[RECORDED DATA — start]

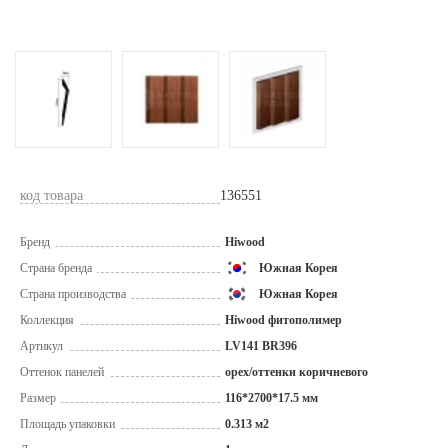
код товара
136551
Бренд
Hiwood
Страна бренда
Южная Корея
Страна производства
Южная Корея
Коллекция
Hiwood фитополимер
Артикул
LV141 BR396
Оттенок панелей
орех/оттенки коричневого
Размер
116*2700*17.5 мм
Площадь упаковки
0.313 м2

[RECORDED DATA — finish]

EXERCISE DIRECTIONS:
Your reply should consist only of the lines from the one containing "LV141 BR396" through the last line of the records, each reproduced exactly.

EXERCISE SOLUTION:
LV141 BR396
Оттенок панелей
орех/оттенки коричневого
Размер
116*2700*17.5 мм
Площадь упаковки
0.313 м2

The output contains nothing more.